Cinebench R23 | Aero13 | Slim550i | デスクトップ |
CPU/APU | Ryzen5800U Zen3(Cezanne) 8コア16スレッド TDP 15W | Core i5-1135G7 Tiger Lake-U 4コア8スレッド TDP 28W | Ryzen3700X Zen2(Matisse) 8コア16スレッド TDP 65W |
メモリ | DDR4-3200 16GB デュアルチャネル | DDR4-3200 8GB デュアルチャネル | DDR4-3200 64GB デュアルチャネル |
グラフィック | APU内蔵(Vega) | CPU内蔵 (インテル Iris Xeグラフィックス) | GeForce GT1030 |
SSD | 512GB SSD (NVMe M.2) Micron MTFDHBA512QFD-1AX1AABHA | 512GB SSD (NVMe M.2) SAMSUNG MZALQ512HBLU-00BL2 | 1TB SSD (NVMe M.2) Intel 760p SSDPEKKW010T8X1 |
Multi | 8368 | 5260 | 11420 |
Single | 1380 | 1276 | 1239 |
MP Ratio | 6.06 | 4.12 | 9.22 |
Slim550iは、マルチでは他の8コア機に及ばないが、シングルでは同等程度。これを見ると、8コアのAero13のマルチが本来よりも低めに見える。これはTDPを15Wに抑えている為?
PassMark 10.1
PerformanceTest 10.1 (PassMark)も実施。室温と電源の設定はCinebenchと同じ。

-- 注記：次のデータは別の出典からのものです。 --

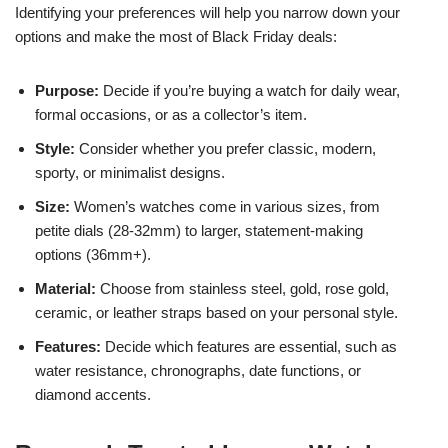
Identifying your preferences will help you narrow down your
options and make the most of Black Friday deals:
Purpose:
Decide if you’re buying a watch for daily wear,
formal occasions, or as a collector’s item.
Style:
Consider whether you prefer classic, modern,
sporty, or minimalist designs.
Size:
Women’s watches come in various sizes, from
petite dials (28-32mm) to larger, statement-making
options (36mm+).
Material:
Choose from stainless steel, gold, rose gold,
ceramic, or leather straps based on your personal style.
Features:
Decide which features are essential, such as
water resistance, chronographs, date functions, or
diamond accents.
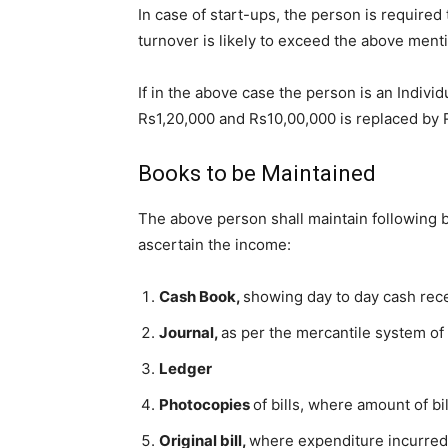
In case of start-ups, the person is required
turnover is likely to exceed the above men
If in the above case the person is an Individ
Rs1,20,000 and Rs10,00,000 is replaced by 
Books to be Maintained
The above person shall maintain following b
ascertain the income:
Cash Book,
showing day to day cash rec
Journal,
as per the mercantile system of
Ledger
Photocopies
of bills, where amount of b
Original bill,
where expenditure incurred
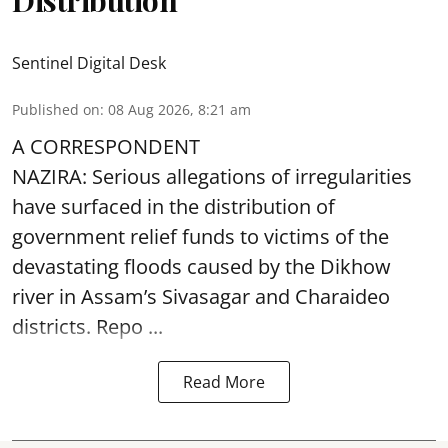
Sentinel Digital Desk
Published on
:
08 Aug 2026, 8:21 am
A CORRESPONDENT
NAZIRA: Serious allegations of irregularities
have surfaced in the distribution of
government relief funds to victims of the
devastating
floods
caused by the Dikhow
river in Assam’s Sivasagar and Charaideo
districts. Repo ...
Read More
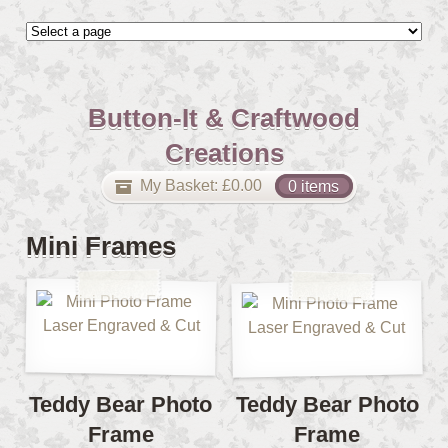
Button-It & Craftwood
Creations
My Basket:
£
0.00
0 items
Mini Frames
Teddy Bear Photo
Teddy Bear Photo
Frame
Frame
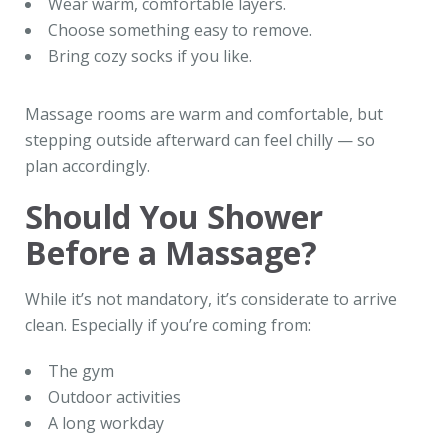
Wear warm, comfortable layers.
Choose something easy to remove.
Bring cozy socks if you like.
Massage rooms are warm and comfortable, but
stepping outside afterward can feel chilly — so
plan accordingly.
Should You Shower
Before a Massage?
While it’s not mandatory, it’s considerate to arrive
clean. Especially if you’re coming from:
The gym
Outdoor activities
A long workday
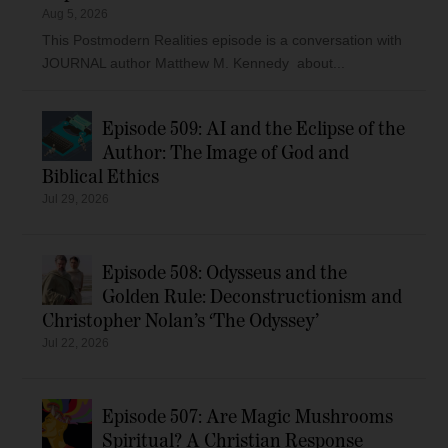
Aug 5, 2026
This Postmodern Realities episode is a conversation with
JOURNAL author Matthew M. Kennedy about...
Episode 509: AI and the Eclipse of the
Author: The Image of God and
Biblical Ethics
Jul 29, 2026
Episode 508: Odysseus and the
Golden Rule: Deconstructionism and
Christopher Nolan’s ‘The Odyssey’
Jul 22, 2026
Episode 507: Are Magic Mushrooms
Spiritual? A Christian Response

Cinebench R23 | Aero13 | Slim550i | デスクトップ |
CPU/APU | Ryzen5800U Zen3(Cezanne) 8コア16スレッド TDP 15W | Core i5-1135G7 Tiger Lake-U 4コア8スレッド TDP 28W | Ryzen3700X Zen2(Matisse) 8コア16スレッド TDP 65W |
メモリ | DDR4-3200 16GB デュアルチャネル | DDR4-3200 8GB デュアルチャネル | DDR4-3200 64GB デュアルチャネル |
グラフィック | APU内蔵(Vega) | CPU内蔵 (インテル Iris Xeグラフィックス) | GeForce GT1030 |
SSD | 512GB SSD QLC (NVMe M.2) MTFDHBA512QFD-1AX1AABHA | 512GB SSD (NVMe M.2) SAMSUNG MZALQ512HBLU-00BL2 | 1TB SSD TLC (NVMe M.2) 760p SSDPEKKW010T8X1 |
PassMark Rating | 5177 | 2908 | 5074 |
CPU Mark | 19341 | 11062 | 22917 |
2D Graphics Mark | 780 | 300 | 587 |
3D Graphics Mark | 2452 | 2442 | 2888 |
Memory Mark | 2506 | 2450 | 3323 |
Disk Mark | 13838 | 11777 | 19165 |
CPUの能力は8コア機の半分程度。メモリやグラフィック、ディスク性能もやや低め。これは安価な4コア機として妥当な結果と思う。
まとめ
【良いところ】
・4コア中堅機として実用上十分な性能。
・メモリがデュアルチャネル。
・フルパワー時でも許容できる騒音(距離30cmで34dBA)。
・安価(Core i5、8GBメモリ、512GB SSD、4年引き取り保証をつけて7万円台)
【気がかりなところ】
・SSDのWrite性能が低め
【妥協したところ】
・徒歩で持ち運ぶには重い(1.45Kg)。
・Wi-Fi 6未対応(Wi-Fi 5)。
・同シリーズのAMD Ryzen機に比べてCPU性能が低い。
・メモリが8GBで増設できない。